Horizon at Gloucester c. 1905 Frank Duveneck (1848-1919) Courtesy Cape Ann Museum

Horizon at Gloucester c. 1905        Frank Duveneck (1848-1919)        Courtesy Cape Ann Museum

When I was living in Maine with the Penobscot Indians during the early 1970s, there was an expression I would hear over and over again.  “You can take an Indian out of the woods,” it went, “but you can’t take the woods out of an Indian.”

The saying fascinated me.  Like any good aphorism it was beguiling, though it wasn’t until later that I began to see it as a really beautiful example of what ecology is all about.

In effect, we do not begin to live in places until they dwell in us, become part of us, as we, in our external lives—our bodies, homes, possessions—make up the sum total of those places along with their own natural attributes: sea, rocks, trees, birds.
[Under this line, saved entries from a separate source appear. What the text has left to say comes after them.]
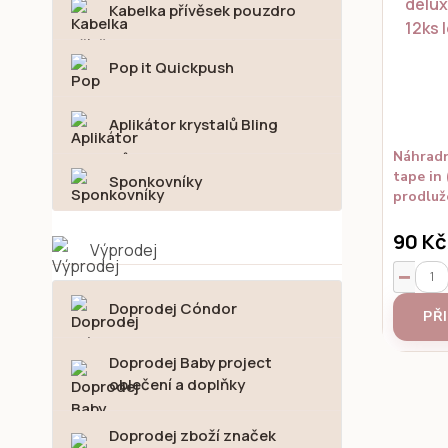
Kabelka přívěsek pouzdro
Pop it Quickpush
Aplikátor krystalů Bling
Náhradn
tape in 
Sponkovníky
prodluž
90 Kč
Výprodej
Doprodej Cóndor
PŘ
Doprodej Baby project
oblečení a doplňky
Doprodej zboží značek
So it’s not enough, then, to inhabit the surface of your own life, as on the crust of the earth.  You’ve got to dig in, and at the same time, let the place where you live into yourself, your consciousness.  You’ve got to participate in its rhythms, the fluctuations of the weather, the color of the light, the smell of the air, the taste of it all.  You’ve got to let the land dwell in you, which is how many Penobscots claimed they were able to survive living in cities or working in factories miles from the woods and rivers of their childhood.

When the first English settlers arrived in New England in the 17th century, they started cutting down the trees, clearing the land, buying and selling what did not belong to them to the horror of the natives for whom every tree and clod of earth was sacred.  “The Earth is our Mother.  Would you sell your Mother?” they asked colonists angrily interrupted in their orgies of acquisition.  To no avail, for whites could no more grasp this organic concept of the earth any more than Native Americans could understand what it meant to regard the land as “real estate” or “property,” as a commodity of sale or exchange—something to be owned or used, “developed.”  (Doesn’t this pertain today in the conflict between those who believe that a beautiful meadow or forest should be left alone to be enjoyed by everybody in its naturalness and those who are uneasy unless it is sub-divided, built upon, fenced off—owned?)

What I’m suggesting here is that the ecological movement, as it’s named and practiced in America, is always going to be a one-dimensional process and therefore an incomplete and ultimately abortive effort unless we confront the central issue, which is our relationship to the land and the land’s to us: our inter-relationship—how we live on the land and how the land lives in us; a dwelling-in and an in-dwelling, if you will.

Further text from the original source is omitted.